Japanese chemical producers Nippon Shokubai and Sanyo Chemical Industries entered into a basic agreement on May 29 to consider a merger of equals in response to declining domestic demand and a deteriorating outlook for superabsorbent polymers (SAPs), a core business of both companies.

Nippon Shokubai is the larger of the two with capital of just over 25 billion yen and nearly 4,300 staff while Sanyo Chemical is capitalized at just above 13 million yen and has around 2,000 employees. Nippon Shokubai also owns a 5% stake in Sanyo Chemical, which in turn holds 3.17% in Nippon Shokubai.

The companies said demand for chemicals in Japan is expected to decline as a result of its ageing and falling population, which is causing intense competition between chemical producers.

In addition, although demand for chemicals is rising in emerging countries, the increasing number of manufacturers in these countries and a growing disparity in scale between Japanese companies and their European and American counterparts, has led to the Japanese chemical industry becoming less competitive.

With regard to the SAP market, although global demand growth is expected to remain stable, given a rising population, the outlook is worsening because of a downturn in profitability resulting from oversupply in emerging countries where new players are entering the market.

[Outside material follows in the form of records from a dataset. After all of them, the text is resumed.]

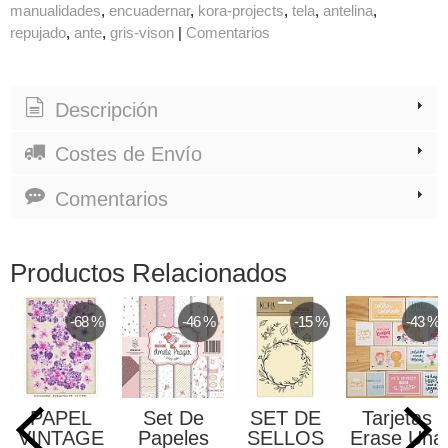
manualidades
encuadernar
kora-projects
tela
antelina
repujado
ante
gris-vison
|
Comentarios
Descripción
Costes de Envío
Comentarios
Productos Relacionados
-68 %
-46 %
-15 %
-43 %
PAPEL
Set De
SET DE
Tarjetas
VINTAGE
Papeles
SELLOS
Erase Una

Consequently, Nippon Shokubai and Sanyo Chemical believe that combining their complementary businesses would be the best way forward and resolve their respective challenges.

Specifically, Nippon Shokubai said it is challenged by the need to create new businesses that meet users’ needs while Sanyo Chemical said its weakness lies in its dependence on buying raw materials from external suppliers, including Nippon Shokubai.

The companies believe the move will boost their competitiveness and profitability by improving their scale, which will allow them to grow their existing businesses, accelerate the development of new business and harness demand for chemicals in emerging countries. For the SAP business in particular, they said the merger would improve quality and reduce cost by uniting their production technologies and R&D capabilities.

The merger will see the companies conduct a joint share transfer and establish an integrated holding company. Nippon Shokubai and Sanyo Chemical would then become wholly owned subsidiaries of the new parent company.

The companies are expecting to sign a final agreement in December 2019, with a share transfer taking place on Oct. 1, 2020, also the proposed date of listing for the holding company on the Tokyo Stock Exchange.

A name for the parent company has not yet been decided but will be reached following further discussions between the two groups. It is anticipated that the holding company will have its registered head office in Kyoto, with head office functions in Osaka and Tokyo.

The companies added that there will be no reductions in staff as a result of the merger.